When you want to design bipolar transistor circuits you need to know how to bias them. Biasing is applying electricity to a transistor in a specific way to make the transistor perform the way you want it to. There are mainly five classes of Amplifier - Class A, Class B, Class AB, Class C and Class D. In this article we will focus on biasing the transistor in a common emitter configuration for linear audio frequency class A amplifier operation, linear meaning the output signal is the same as the input one but amplified.
For a regular silicon transistor to work in the active mode (used in most amplifier circuits) it’s base has to be connected to a voltage at least 0.7V (for silicon devices) higher than the emitter. After applying this voltage the transistor turns on and collector current starts flowing, with a drop of 0.2V to 0.5V between the collector and emitter. In the active mode, the collector current is roughly equal to the base current times the current gain (hfe, β) of a transistor.
Ib = Ic/hfe Ic = Ib*hfe
The simplest way to bias a BJT is presented in below figure, R1 provides the base bias and output is taken between R2 and the collector through a DC blocking capacitor, while the input is fed to the base through a DC blocking capacitor. This configuration should only be used in simple preamplifiers and never power output stages, especially with a speaker instead of R2.

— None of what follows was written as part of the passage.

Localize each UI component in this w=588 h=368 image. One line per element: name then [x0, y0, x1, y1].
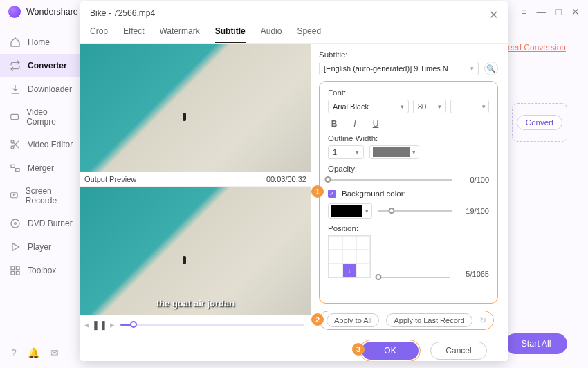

To bias the transistor we need to know the supply voltage (Ucc), the base-emitter voltage (Ube, 0.7V for silicon, 0.3 for germanium transistors), the required base current (Ib) or the collector current (Ic) and the current gain of the transistor (hfe, β).
R1 = (Ucc - Ube)/Ib R1 = (Ucc - Ube)/(Ic/hfe)
The value of R2 for optimum gain and distortion can be estimated by dividing the supply voltage by the collector current. The gain of the amplifier with this value of R2 is high, around the value of the current gain of the transistor (hfe, β). After adding a load to the output, such as a speaker or the next amplification stage, the output voltage will drop because of R2 and the load will act as a voltage divider. It is recommended for the load impedance or the input impedance of the next stage to be at least 4 times greater than R2. The coupling capacitors should provide less than 1/8 the load impedance or the input impedance of the following stage at the lowest frequency of operation.
Voltage Divider Bias / Self Bias
The below figure is the most widely used biasing configuration, it is temperature stable and provides very good gain and linearity. In RF amplifiers R3 can be replaced with an RF choke. In addition to a single base resistor (R1) and collector resistor (R3), we have an additional base resistor (R2) and an emitter resistor (R4). R1 and R2 form a voltage divider and along with the voltage drop on R4 set to the base voltage (Ub) of the circuit. The calculations are more complicated, due to there being more components and variables to account for.
First we start with calculating the resistor ratio of the base voltage divider, dictated by the formula shown below. To start the calculations we need to estimate the values of the collector current and resistors R2 & R4. Resistor R4 can be calculated to drop 0.5V to 2V at the desired collector current and R2 is set to be 10 to 20 times greater than R4. For preamplifiers R4 is usually in the range of 1k-2k ohm.
The non-decoupled R4 causes negative feedback, decreasing gain while decreasing distortion and improving linearity. Decoupling it with a capacitor increases gain so it is recommended to use a large value capacitor with a small resistor in series.